Despite catering to tourists, Listvyanka is a small town with cows wandering its dirt roads and traditional wooden houses packed in amongst Soviet-era apartment buildings. It also has a burgeoning collection of small luxury hotels -- some legal and some that likely are not. There is a buzz about excessive construction fueled by Chinese investors, who allegedly build structures under rules for family homes and then operate them as hotels. And there is outrage over “lectures” by Chinese guides who contend (indefensibly) that Lake Baikal is historically Chinese and only in Russian hands temporarily.

The problem with the building boom is that the town has very limited sewage treatment capacity, so when tourists inundate the area, excess sewage flows directly into the Lake. While an influx of easy money is hard to resist, it may culminate in an environmental catastrophe that chokes off tourism permanently.
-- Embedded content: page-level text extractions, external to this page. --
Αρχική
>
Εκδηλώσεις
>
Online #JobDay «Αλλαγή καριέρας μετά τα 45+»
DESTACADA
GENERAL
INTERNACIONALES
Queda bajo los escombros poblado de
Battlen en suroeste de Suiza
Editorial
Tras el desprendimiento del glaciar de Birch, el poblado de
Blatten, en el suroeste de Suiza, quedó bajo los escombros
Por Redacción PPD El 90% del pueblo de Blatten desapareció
And scientists are already raising alarms about high levels of dangerous pollutants and the mass death of native sponge populations in the waters surrounding Listvyanka.

For the moment, this tourist mecca is a strange blend of visual and emotional experiences. The collapsing concrete esplanade attracts sightseers who bound out of cars with selfie sticks to make a permanent record of their rapture in front of the Lake. The wooden houses, wandering bovines, and roadside stands offering smoked omul (the most prevalent of Baikal’s fish) present a pastoral scene. The stuffed seals, omnipresent Coca-Cola signs, and men using bullhorns to tout boat trips expose a kitschy capitalism. The construction of faux-glamorous hotels suggests a luxury that is still mostly aspirational. And often there is a rough (but photogenic) edge to the scenery, with building materials strewn about, crumbling fences, and peeling paint.
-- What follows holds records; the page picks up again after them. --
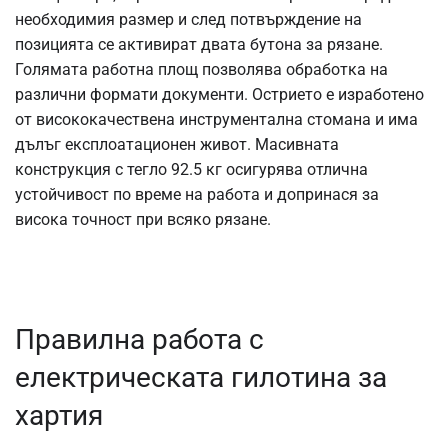
необходимия размер и след потвърждение на
позицията се активират двата бутона за рязане.
Голямата работна площ позволява обработка на
различни формати документи. Острието е изработено
от висококачествена инструментална стомана и има
дълъг експлоатационен живот. Масивната
конструкция с тегло 92.5 кг осигурява отлична
устойчивост по време на работа и допринася за
висока точност при всяко рязане.
Правилна работа с
електрическата гилотина за
хартия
All that is juxtaposed with the sublime experience of walking out of the village to the east, in the direction of Bolshie Koty (see our blog post from that location, here). At first, grim metal lockers mar the pebbled beach. A few steps away, a landslide has deposited a torrent of boulders on the banks. Then, an ascent along the cliffside offered an astonishing perspective on the Lake’s incomprehensible vastness. Despite a dense cloud cover, a slim opening in the sky in Buryatia created a luminous white line on the Lake’s surface, a divine presence that persisted implausibly. Did it mean the gods were pleased with our visit?

We’d like to think so, but ultimately, it’s difficult to be a visitor in Listvyanka. The town’s messages are mixed, and it is disturbing to think that in small ways, we contributed to the growing problems facing the Lake. We came to kiss Lake Baikal and tell others of its charms, but we were left to ruminate...was it a kiss goodbye?